Wang Qi-Wen, Zou Wen-Bin, Masson Emmanuelle, Férec Claude, Liao Zhuan, Chen Jian-Min
Department of Gastroenterology, Changhai Hospital; National Key Laboratory of Immunity and Inflammation, Naval Medical University, 168 Changhai Road, Shanghai, 200433, China.
Shanghai Institute of Pancreatic Diseases, Shanghai, China.
Hum Genomics. 2025 Mar 26;19(1):32. doi: 10.1186/s40246-025-00740-x.

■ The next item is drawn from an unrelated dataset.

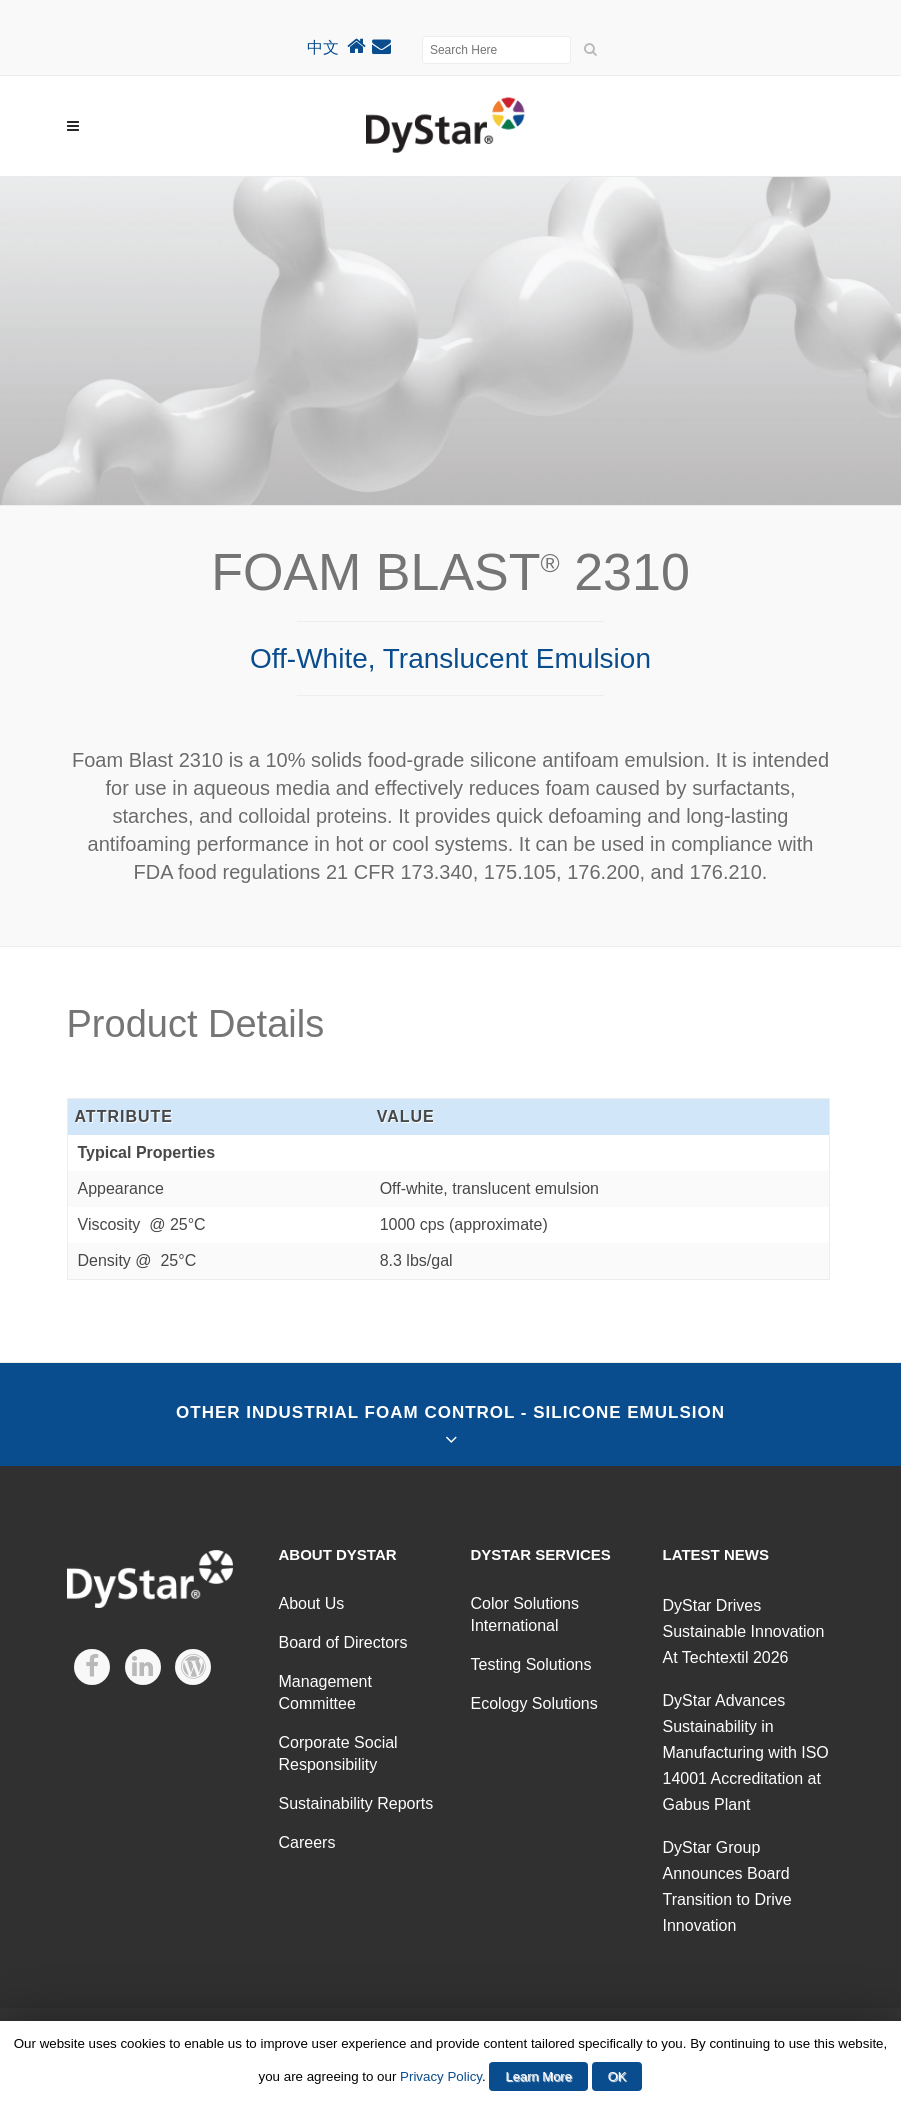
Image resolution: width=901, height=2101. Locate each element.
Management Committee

Serine peptidase inhibitor, Kazal type 1 (SPINK1), a 56-amino-acid protein in its mature form, was among the first pancreatic enzymes to be extensively characterized biochemically and functionally. Synthesized primarily in pancreatic acinar cells and traditionally known as pancreatic secretory trypsin inhibitor, SPINK1 protects the pancreas by inhibiting prematurely activated trypsin. Since 2000, interest in SPINK1 has resurged following the discovery of genetic variants linked to chronic pancreatitis (CP). This review provides a historical overview of SPINK1's discovery, function, and gene structure before examining key genetic findings. We highlight three variants with well-characterized pathogenic mechanisms: c.-4141G > T, a causative enhancer variant linked to the extensively studied p.Asn34Ser (c.101A > G), which disrupts a PTF1L-binding site within an evolutionarily conserved HNF1A-PTF1L cis-regulatory module; c.194 + 2T > C, a canonical 5' splice site GT > GC variant that retains 10% of wild-type transcript production; and an Alu insertion in the 3'-untranslated region, which causes complete loss of function by forming extended double-stranded RNA structures with pre-existing Alu elements in deep intronic regions. We emphasize the integration of a full-length gene splicing assay (FLGSA) with SpliceAI's predictive capabilities, establishing SPINK1 the first disease gene for which the splicing impact of all possible coding variants was prospectively determined. Findings from both mouse models and genetic association studies support the sentinel acute pancreatitis event (SAPE) model, which explains the progression from acute pancreatitis to CP. Additionally, SPINK1 variants may contribute to an increased risk of pancreatic ductal adenocarcinoma (PDAC). Finally, we discuss the therapeutic potential of SPINK1, particularly through adeno-associated virus type 8 (AAV8)-mediated overexpression of SPINK1 as a strategy for treating and preventing pancreatitis, and highlight key areas for future research.
丝氨酸蛋白酶抑制剂Kazal型1(SPINK1)成熟形式为含56个氨基酸的蛋白质,是最早在生物化学和功能方面得到广泛表征的胰腺酶之一。SPINK1主要在胰腺腺泡细胞中合成,传统上称为胰腺分泌型胰蛋白酶抑制剂,它通过抑制过早激活的胰蛋白酶来保护胰腺。自2000年以来,随着与慢性胰腺炎(CP)相关的基因变异的发现,人们对SPINK1的兴趣再度兴起。本综述在审视关键基因研究结果之前,对SPINK1的发现、功能和基因结构进行了历史概述。我们重点介绍了三种具有明确致病机制的变异:c.-4141G>T,一种与广泛研究的p.Asn34Ser(c.101A>G)相关的致病性增强子变异,该变异破坏了进化保守的HNF1A-PTF1L顺式调控模块内的一个PTF1L结合位点;c.194+2T>C,一种典型的5'剪接位点GT>GC变异,可保留10%的野生型转录本产生;以及3'非翻译区的一个Alu插入,它通过与内含子深处预先存在的Alu元件形成延伸的双链RNA结构导致功能完全丧失。我们强调将全长基因剪接分析(FLGSA)与SpliceAI的预测能力相结合,确定SPINK1是第一个前瞻性确定所有可能编码变异的剪接影响的疾病基因。小鼠模型和基因关联研究的结果都支持哨兵急性胰腺炎事件(SAPE)模型,该模型解释了从急性胰腺炎到CP的进展。此外,SPINK1变异可能会增加胰腺导管腺癌(PDAC)的风险。最后,我们讨论了SPINK1的治疗潜力,特别是通过8型腺相关病毒(AAV8)介导的SPINK1过表达作为治疗和预防胰腺炎的策略,并强调了未来研究的关键领域。